Nicholas Jackson, University of Louisville
I was drawn to the Writing through the Lifespan Collaboration because of my interest in the trajectories writers take as they transition from high school to college and the ways that trajectory develops as those writers continue to move through college. While this may be relatively short snippet a writer’s life (unless, of course, they start and stop college many times, as many individuals do), I see it as necessary to lifespan research because of the perceived importance on the success of this transition in order to have a successful career. Moreover, understanding the resources writers have available as they make this transition involves a focused look at multiple different contexts of writing at different stages of a writers’ life, and the Lifespan Group’s first principle reminds us that “[w]riting can develop across the lifespan as part of changing contexts.” The change in context from high school to college is one that is multifaceted and complex, and one that I would argue is understudied. Todd Ruecker (2014), for example, noted that while our field has increased its output on research into transfer across different university contexts, we need more research on the high school to college transition because we have “limited knowledge on the types of writing students experience before entering a first-year composition (FYC) class” (p. 92). What makes this transition increasingly complex is the rapid proliferation of dual enrollment FYC classes, often as part of an impetus to get FYC “out of the way.”
While my identity as a researcher is just beginning (I will be a first-year Ph.D. student at the University of Louisville this coming academic year), I am currently interested in the ways taking “college composition” as a high school student affects the trajectories writers take as college writers. The Lifespan Group’s “Towards an Understanding of Writing Development Across the Lifespan” highlights some of the concerns I have about the ways dual enrollment can hinder these transitions. While principle one, mentioned above, echoes one of the major questions I have been asking in my work around dual enrollment (if writing develops based on changing contexts, what happens when we conflate the very different contexts of high school and college?), I want to focus now on the thoughts and questions I have specifically in response to principle three.

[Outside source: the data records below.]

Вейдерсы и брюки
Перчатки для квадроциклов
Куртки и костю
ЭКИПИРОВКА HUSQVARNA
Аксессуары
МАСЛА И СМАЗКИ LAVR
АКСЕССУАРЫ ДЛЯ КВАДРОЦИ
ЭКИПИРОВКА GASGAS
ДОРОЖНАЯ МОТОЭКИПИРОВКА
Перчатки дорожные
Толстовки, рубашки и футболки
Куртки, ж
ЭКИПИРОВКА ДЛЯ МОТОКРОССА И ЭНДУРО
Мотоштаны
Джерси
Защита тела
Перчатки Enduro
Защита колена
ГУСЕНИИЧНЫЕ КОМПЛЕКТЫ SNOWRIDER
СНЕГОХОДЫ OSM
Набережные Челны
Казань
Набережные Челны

The third principle states that “Writing Development is variable; there is no single path and no single endpoint.” While this principle also discusses the individual variations writers experience, I am, at the moment, more interested in the variability in social worlds the group focuses on. As this principle explains, individuals “write in order to participate in socially organized activities in which they use literacy to assert their presence, needs, desires, or interests.” Because writing is used to mediate our involvement in these activities, “trajectories for learning writing purposes, forms, and strategies are shaped by locally valued forms of writing.” That is, “successful” writing is writing that responds to the needs and expectations of the local context in which that writing takes place. Therefore, as the principle’s focus on “no single endpoint” highlights, there is no single form of writing that can signify the successful conclusion of a writer’s developmental trajectory (even assuming we could reach a neat and tidy conclusion). While this is easily understandable in relation to contexts we readily see as vastly different (i.e. legal briefs and fanfiction), it’s important to remember that this is no less true even in regards to different institutions’ understandings of “college writing.” In “The Fantasy of the ‘Seamless Transition,’” Michael Bernard-Donals reflects on having taught at four different colleges with the same stated mission and states that “‘college writing’ at each couldn’t have been more different” and then explains you will see even more variation in what “college writing” entails if you look at colleges with different missions (Alsup and Bernard-Donals, 2002, p. 117).

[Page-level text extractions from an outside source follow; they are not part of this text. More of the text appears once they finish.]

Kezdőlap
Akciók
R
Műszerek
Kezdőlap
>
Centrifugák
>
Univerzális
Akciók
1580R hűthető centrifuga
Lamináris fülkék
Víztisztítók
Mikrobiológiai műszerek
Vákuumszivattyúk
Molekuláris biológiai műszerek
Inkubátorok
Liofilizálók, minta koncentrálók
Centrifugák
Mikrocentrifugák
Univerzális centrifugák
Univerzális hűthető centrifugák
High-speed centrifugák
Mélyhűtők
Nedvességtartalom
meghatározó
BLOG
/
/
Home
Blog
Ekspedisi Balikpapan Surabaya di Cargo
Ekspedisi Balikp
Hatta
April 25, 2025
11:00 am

These different local conceptions of college writing are important in regards to dual enrollment because of the fact students do not always attend the post-secondary institution offering the dual enrollment credit because the high schools frequently partner with a local university. In the dual enrollment courses I have taught, many of the students had no intention of even considering attending the partnered university. So when a writer succeeds in a dual enrollment FYC course through one institution, in order to get the class “out of the way,” what happens when they attend college at a university with different expected outcomes for FYC or different WAC expectations? If they struggle, is that because they took FYC while still in high school or because they took FYC at a different institution? How does that writer operationalize their prior knowledge differently from a writer who took the same dual enrollment course and then attended the university that sponsored it? While the concern for that first student may be no different from concerns for a student who transferred to a new university after taking FYC, this question reveals some limitations in judging the “success” of a dual enrollment FYC course. In short, this principle highlights some complex variables that may blur the effects the dual enrollment course itself has on a writer’s trajectory.
As the Lifespan Group’s entire statement made clear, understanding writing development is a complex task. What principle three especially reveals for me, however, is how complex making sense of the effects any one factor has on that development can also be complex because of all the “moving parts” we are drawing on as we write (as discussed in principle two). Each time we write, our prior experiences, sociocultural influences, and cognitive activities are all interweaving in complex ways. I am looking forward to trying to understand these interlocking variables as I continue my trajectory as a researcher and a writer.
Works Cited
Alsup, J. and Bernard-Donals, M. (2002). The fantasy of the ‘seamless transition.’ In T. Thomas (Ed.), Teaching writing in high school and college: conversations and collaborations (pp. 115-135). Urbana, IL: NCTE.
Ruecker, T. (2014). Here they do this, here they do that: Latinas/Latinos writing across institutions. College Composition and Communication, 66(1), 91-119.